No longer can the advertising industry be complicit in the poisoning of our public square by blindly and passively spending our ad dollars on platforms, publishers and ad-tech partners who facilitate the distribution of such toxic content. We must strengthen our resolve for ethical media practices. The Capitol attack alone ticks half the boxes on the Brand Safety Floor & Brand Suitability Framework, and all of those infractions were wrapped in a cloak of misinformation and disinformation.

Draw a line in the sand

Several efforts to place more emphasis on the importance and significance of brand safety have been created over the last several years. Too often, those initiatives have been met by resistance from the industry they are designed to strengthen, as major players show more concern for market cap than moral leadership, a greater focus on traffic than truth, and a stronger commitment to clicks than clarity. Many of those same players have made excuses ranging from the legalistic to the technical on the reasons they have not—or cannot—forcefully monitor or limit inflammatory or false content on their properties. 

No longer. We learned a hard and scary lesson in January, and we as an industry must not allow the status quo to stand. Our individual buying decisions speak with a louder voice than our policies or public statement. We must ensure our spending goes to the companies who live our values and have created systems to prevent the lies, violence, deception and hatred that are tearing our nation apart.

Moral standards

Companies of all sizes should ensure they adopt, enforce and promote the following steps to mitigate the risk that their companies will support such unacceptable content.

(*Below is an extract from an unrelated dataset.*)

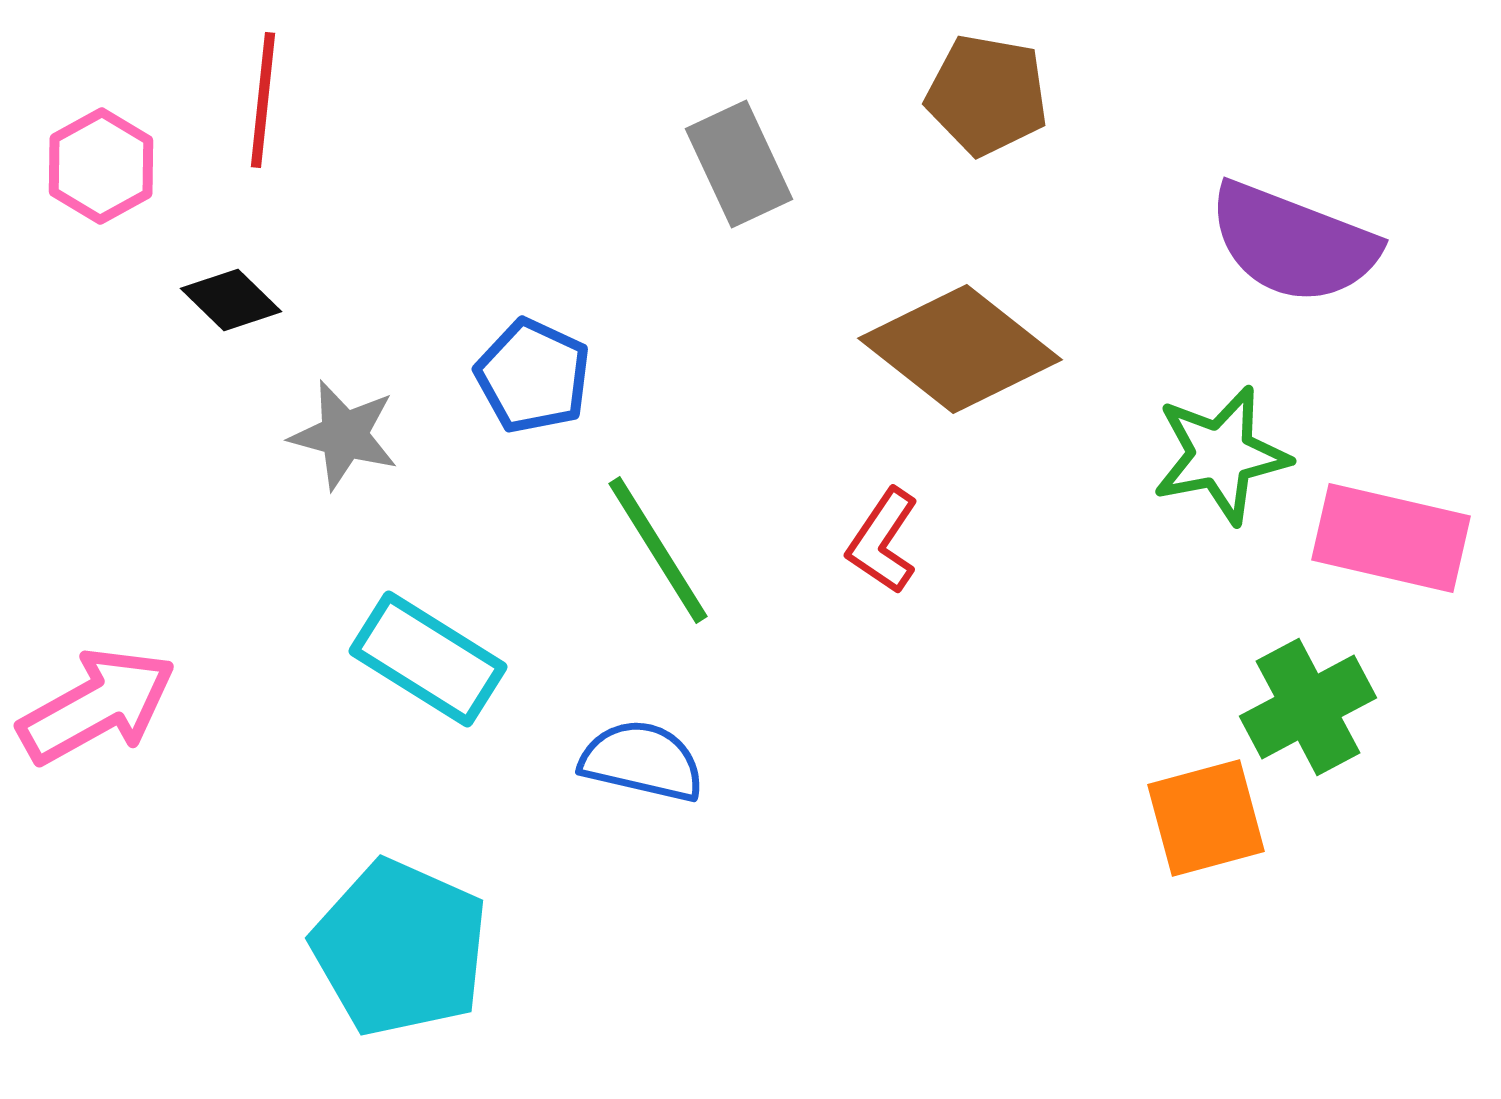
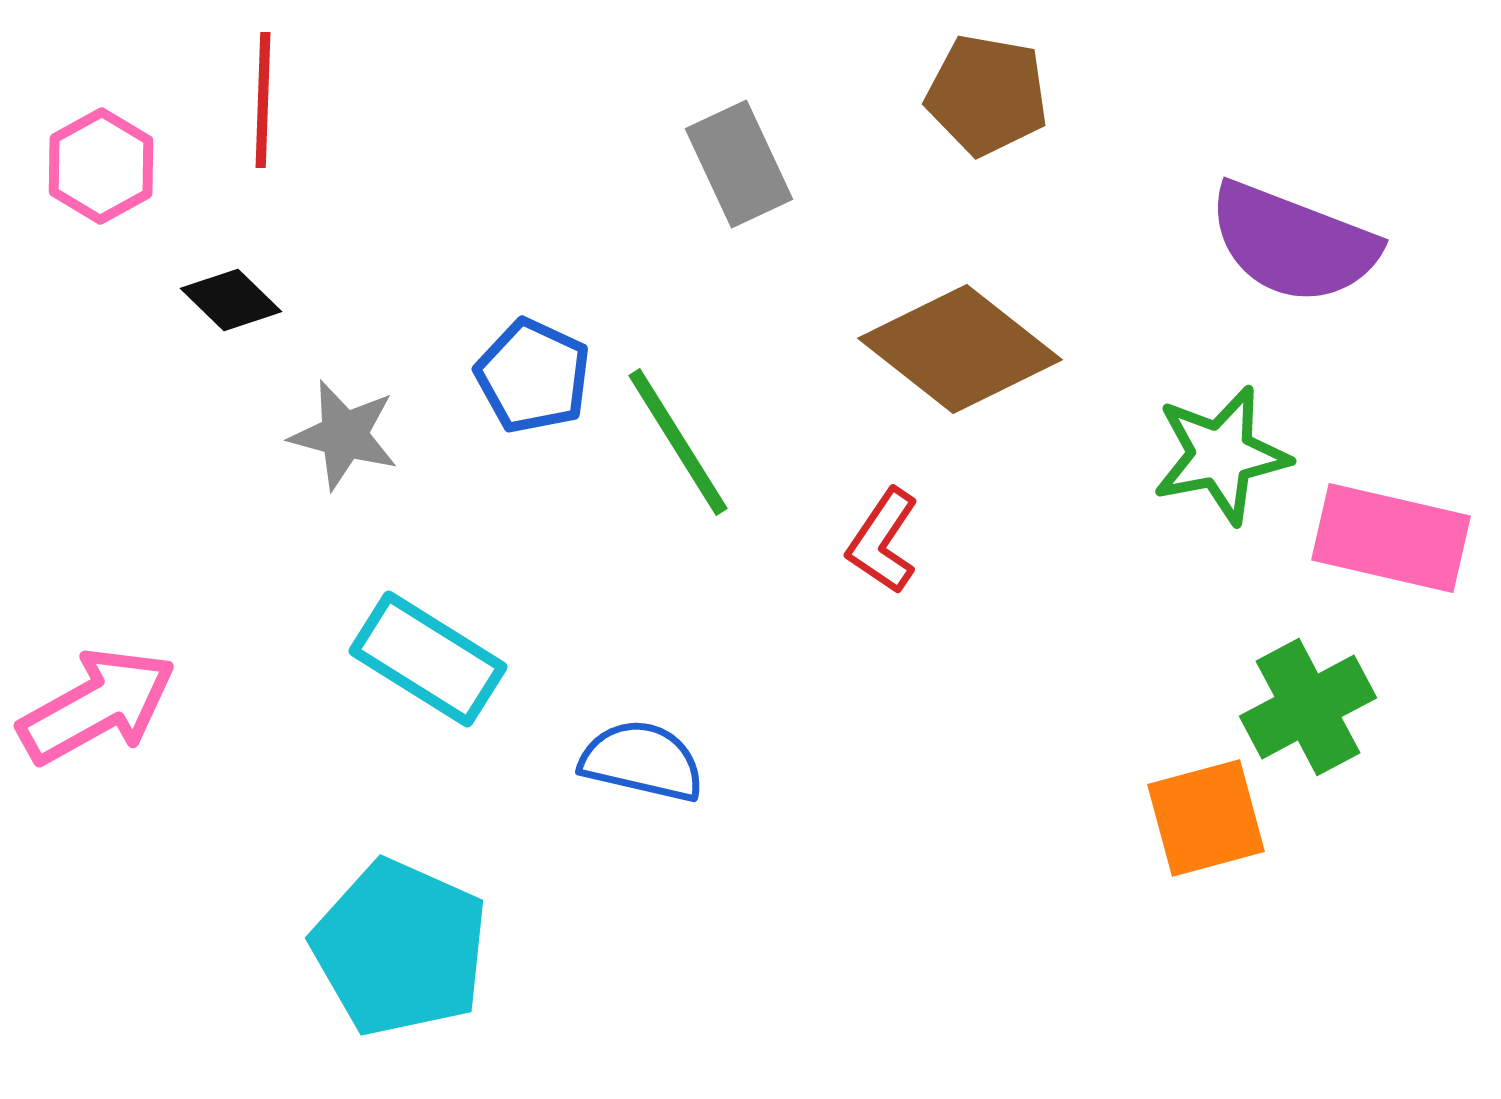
red line: rotated 4 degrees counterclockwise
green line: moved 20 px right, 108 px up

  • Set clear and specific standards for content that is suitable and supports brand/company values, while aligning with all internal stakeholders.
  • Appoint and empower an executive in the role of Brand Safety Officer to ensure clear responsibility and communications for upholding those standards, as well as their enforcement.
  • Invest in brand safety/suitability partners to turn those policies into action by limiting where their ad dollars appear and ensuring those content requirements are a part of all contracts.
  • Set, monitor and maintain best practices through collaboration with—and certification by—recognized brand safety organizations.

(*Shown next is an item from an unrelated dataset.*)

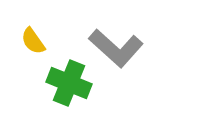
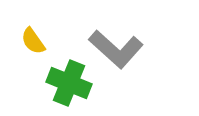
gray L-shape: moved 1 px down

There is no longer any excuse for inaction. We have to better utilize the technology to establish these standards. We have advanced platforms and systems that elevate content based on algorithms and engagement, and we have the expertise to use those tools for good.

If we continue to fund the dissemination of the lies and hatred that are rending our country and destroying our civic dialogue, our industry will own the consequences. We must—and we can—demand better.